Nach der Eröffnung der Veranstaltung durch François Geinoz, richtete Bundesrat Ueli Maurer einen Grussbotschaft an alles Anwesenden – per Video. Er betonte die Wichtigkeit der gemeinnützigen Organisationen und bedankte sich für deren Engagement.
proFonds informiert
Über die generelle Entwicklung des Stiftungssektors in der Schweiz informierte Harold Grüninger von proFonds. Dabei erwähnte er, dass das Handelsregister per 1. Januar 2020, rund 13’300 klassische Stiftungen zählte. Das bedeutet, im Im Vergleich zum Vorjahr resultierte bei 349 Neuerrichtungen und 216 Liquidationen ein Plus von 133 Stiftungen. Den grössten Zuwachs verzeichneten die Kantonen Genf, Zug und Wallis. Wobei er feststellte, dass die Welle von neuen Krypto-Stiftungen abgeebbt sei, so unverhofft wie sie gekommen sei. Christoph Degen, Geschäftsführer von proFonds und Sebastian Rieger von proFonds erläuterten aktuelle rechtliche und steuerliche Entwicklungen im Stiftungssektor und Gemeinnützigkeitsbereich. Konkret sprachen sie über die Herausforderungen für gemeinnützige Stiftungen in Krisenzeiten, welche Möglichkeiten sie bei finanzieller Schieflage haben oder wie sie reagieren können, wenn sie aufgrund der Krise den Stiftungszweck nicht mehr erfüllen können. Auch griffen Sie aktuelle politische Geschäfte auf. Sie informierten über den Stand beim neuen Datenschutzgesetz und dessen möglichen Folgen für den Stiftungssektor. Bezüglich Parlamentarischer Initiative Luginbühl – mit Erneuerungen im Stiftungsrecht sollte sie den Stiftungsstandort Schweiz stärken – zeigten sie die nächsten Schritt auf. Ganz aktuell war die Motion Noser. Der Bundesrat hatte diese kurz vor dem Stiftungstag abgelehnt. Die Motion stellte die Steuerbefreiung wegen Gemeinnützigkeit beim Einsatz von Mittel für politisches Engagement in Frage.

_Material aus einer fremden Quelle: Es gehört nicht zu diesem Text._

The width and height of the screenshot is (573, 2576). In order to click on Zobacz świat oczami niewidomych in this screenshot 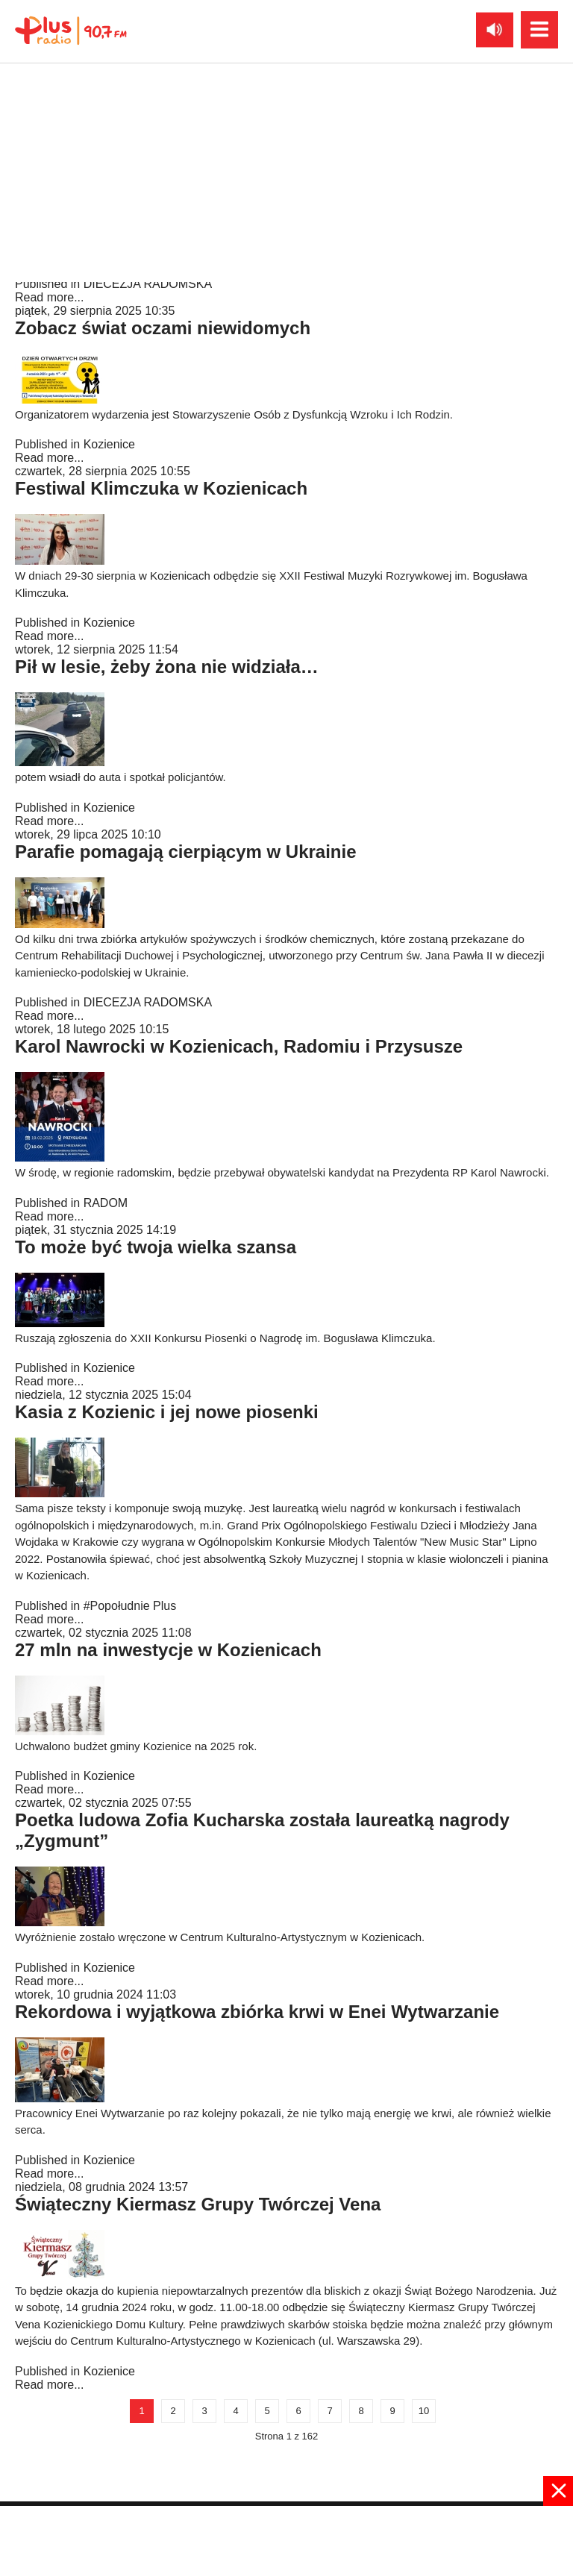 , I will do `click(162, 328)`.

Michael Harr, Geschäftsleiter Pro Senectute beider Basel aufgezeigt hatte, welche Chancen sie in der Krise nutzen und welche Solidarität sie erfahren. Mit den Resultaten des ersten Schweizer Stiftungsbarometers stellte Martina Benz, Redakteurin DIE STIFTUNG Schweiz, das Befinden der Stiftungslandschaft vor. Über die Situation am Spendenmarkt sprach Sibylle Spengler, Präsidentin Swissfundraising. Mit eindrücklichen Zahlen zeigte sie die Verankerung des Spendens in der Schweiz: 84 Prozent aller Haushalte spenden. Und es gibt Potenzial im Erbschaftsmarkt: 65 Milliarden Franken werden jährlich vererbt, wovon ein Prozent an Stiftungen fliessen.

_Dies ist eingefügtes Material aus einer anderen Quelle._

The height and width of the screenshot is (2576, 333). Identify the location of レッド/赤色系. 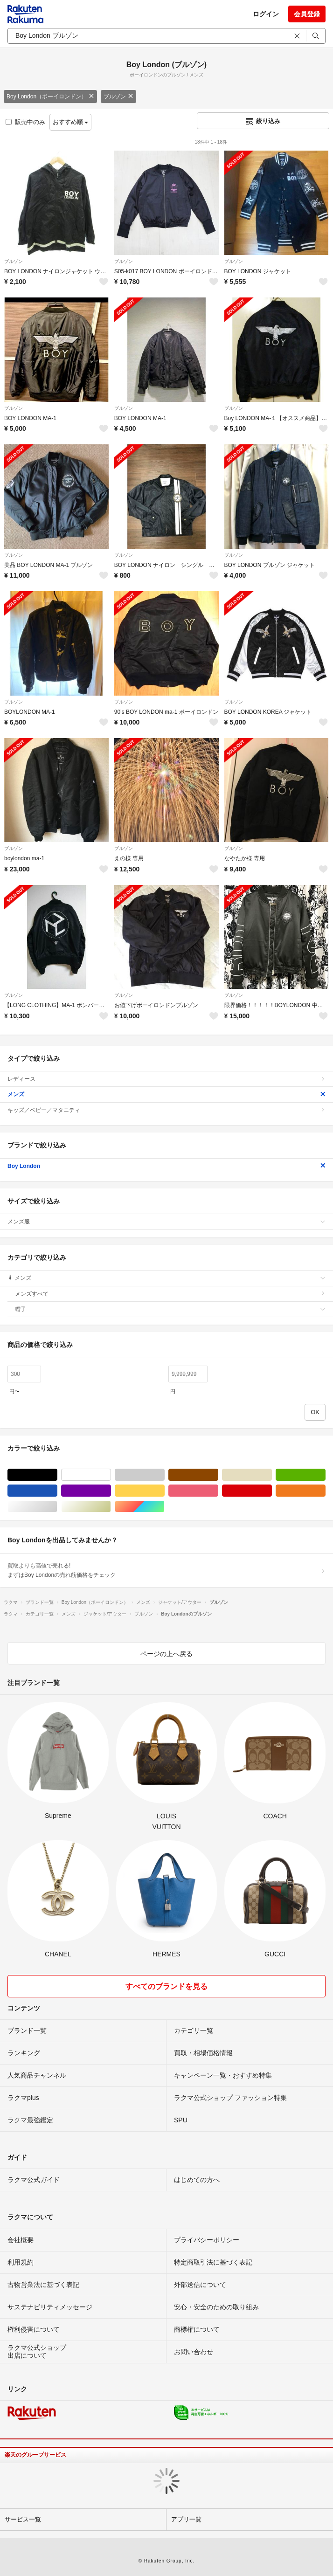 (271, 1490).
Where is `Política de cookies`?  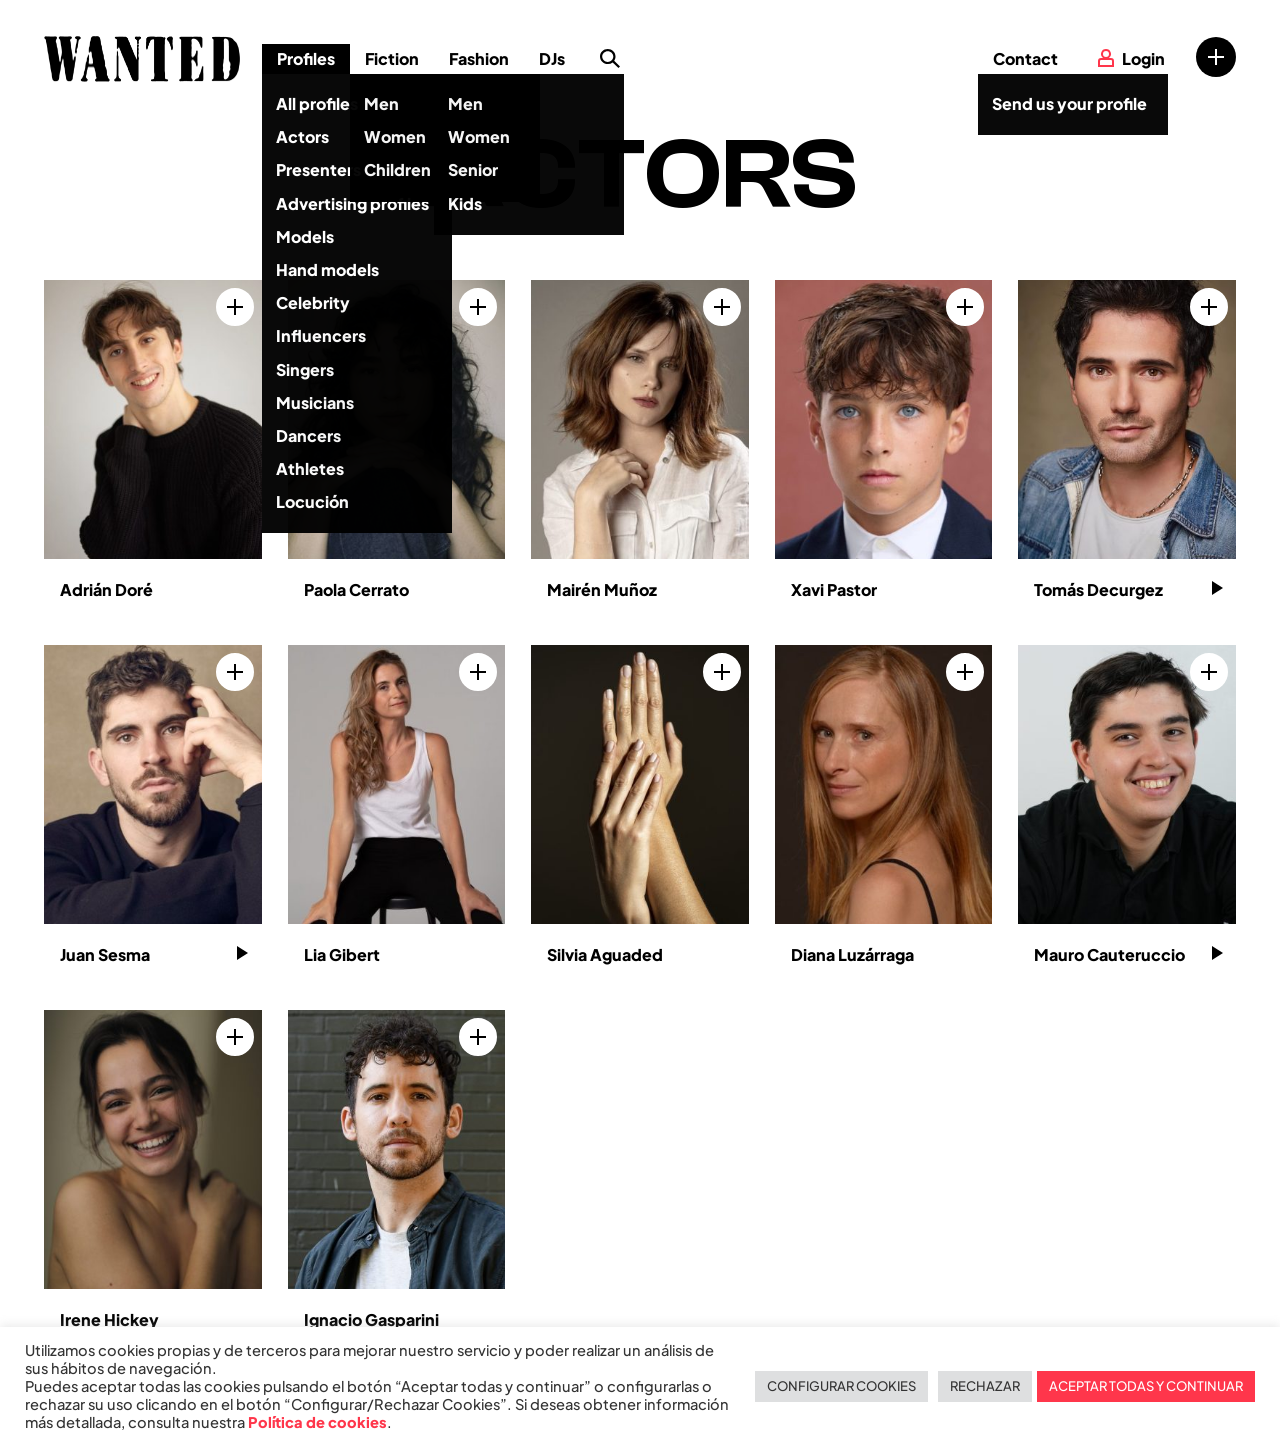 Política de cookies is located at coordinates (317, 1422).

Die Stiftungswelt wird digital
Potenzial sieht Peter Buss, Gründer und Geschäftsführer Philanthropy Services AG / StiftungSchweiz, Herausgeber von The Philanthropist insbesondere in der Digitalisierung. Er zeigte anhand von Fallbeispielen, welche digitalen Services bereits existieren. Mit Blick auf andere Lebensbereiche machte er das enorme Potenzial für Stiftungen sichtbar. Obschon online kaufen allgegenwärtig ist, beträgt der Anteil beim Spenden gerade drei Prozent. Bester Beweis, wie schnell digitale Lösungen einen Gewinn bringen, war der gelungene erste virtuelle Stiftungstag, der trotz Krise einen Austausch der Branche ermöglichte. Denn, wie Schwester Ariane sagt, was sie in der aktuellen Situation gelernt habe: «flexibel sein und immer wieder neue Antworten finden. Die Krise ist noch nicht vorbei.»